EXERCISE:
Give again, exactly, every line of the entries below from the one that has "Строительство домов" to the last.
DATA TO PROCESS START
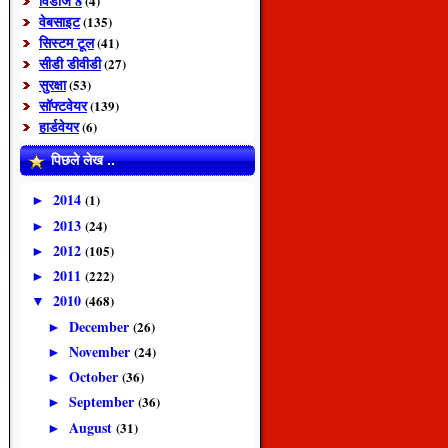
विंडोज 8
(4)
वेबसाइट
(135)
सिस्टम टूल
(41)
सीडी डीवीडी
(27)
सुरक्षा
(53)
सॉफ्टवेयर
(139)
हार्डवेयर
(6)
पिछले लेख ..
2014
(1)
►
2013
(24)
►
2012
(105)
►
2011
(222)
►
2010
(468)
▼
December
(26)
►
November
(24)
►
October
(36)
►
September
(36)
►
August
(31)
►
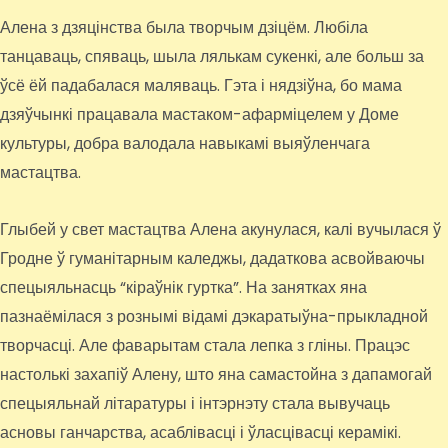
Алена з дзяцінства была творчым дзіцём. Любіла
танцаваць, спяваць, шыла лялькам сукенкі, але больш за
ўсё ёй падабалася маляваць. Гэта і нядзіўна, бо мама
дзяўчынкі працавала мастаком-афарміцелем у Доме
культуры, добра валодала навыкамі выяўленчага
мастацтва.
Глыбей у свет мастацтва Алена акунулася, калі вучылася ў
Гродне ў гуманітарным каледжы, дадаткова асвойваючы
спецыяльнасць “кіраўнік гуртка”. На занятках яна
пазнаёмілася з рознымі відамі дэкаратыўна-прыкладной
творчасці. Але фаварытам стала лепка з гліны. Працэс
настолькі захапіў Алену, што яна самастойна з дапамогай
спецыяльнай літаратуры і інтэрнэту стала вывучаць
асновы ганчарства, асаблівасці і ўласцівасці керамікі.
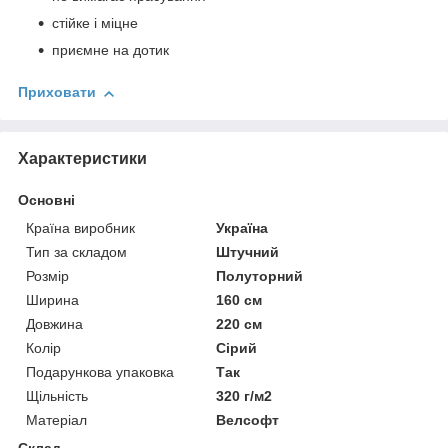
стійке і міцне
приємне на дотик
Приховати
Характеристики
Основні
Країна виробник
Україна
Тип за складом
Штучний
Розмір
Полуторний
Ширина
160 см
Довжина
220 см
Колір
Сірий
Подарункова упаковка
Так
Щільність
320 г/м2
Матеріал
Велсофт
Склад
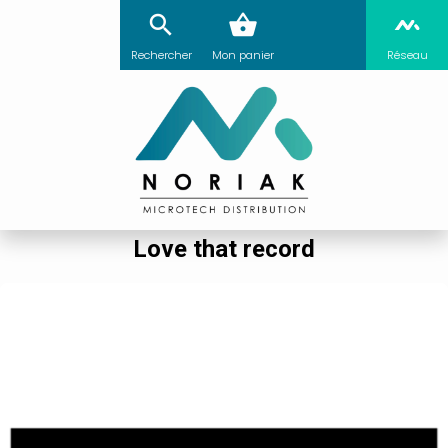
Rechercher
Mon panier
Réseau
Love that record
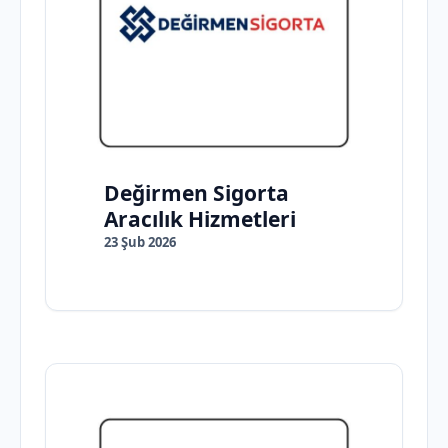
Değirmen Sigorta
Aracılık Hizmetleri
23 Şub 2026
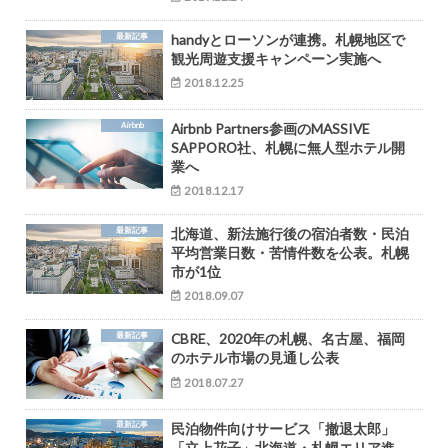
最新記事
handyとローソンが連携。札幌地区で
観光周遊支援キャンペーン実施へ
2018.12.25
Airbnb
Airbnb Partners参画のMASSIVE
SAPPORO社、札幌に無人型ホテル開
業へ
2018.12.17
最新記事
北海道、新法施行後の宿泊者数・民泊
平均営業日数・苦情件数を公表。札幌
市が1位
2018.09.07
最新記事
CBRE、2020年の札幌、名古屋、福岡
のホテル市場の見通し公表
2018.07.27
最新記事
民泊物件向けサービス「撤退太郎」
「立上花子」北海道・札幌エリア進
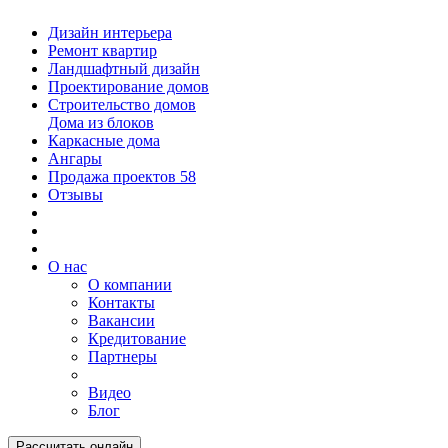
Дизайн интерьера
Ремонт квартир
Ландшафтный дизайн
Проектирование домов
Строительство домов
Дома из блоков
Каркасные дома
Ангары
Продажа проектов
58
Отзывы
О нас
О компании
Контакты
Вакансии
Кредитование
Партнеры
Видео
Блог
Рассчитать онлайн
DATA TO PROCESS END
OUTPUT:
Строительство домов
Дома из блоков
Каркасные дома
Ангары
Продажа проектов
58
Отзывы
О нас
О компании
Контакты
Вакансии
Кредитование
Партнеры
Видео
Блог
Рассчитать онлайн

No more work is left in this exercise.